▶ [Your task]: All of the records below need to be written out exactly, but without the pictures.

▶ [Given data]:
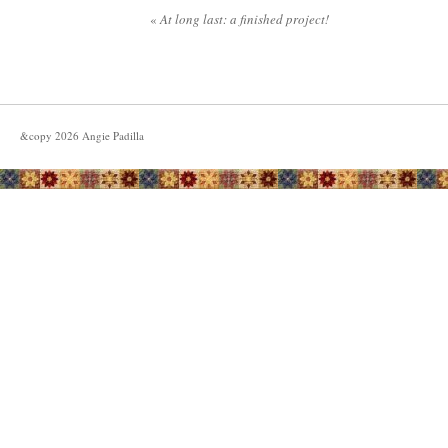
«
At long last: a finished project!
&copy
2026
Angie Padilla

▶ [Exercise output]:
«
At long last: a finished project!
&copy
2026
Angie Padilla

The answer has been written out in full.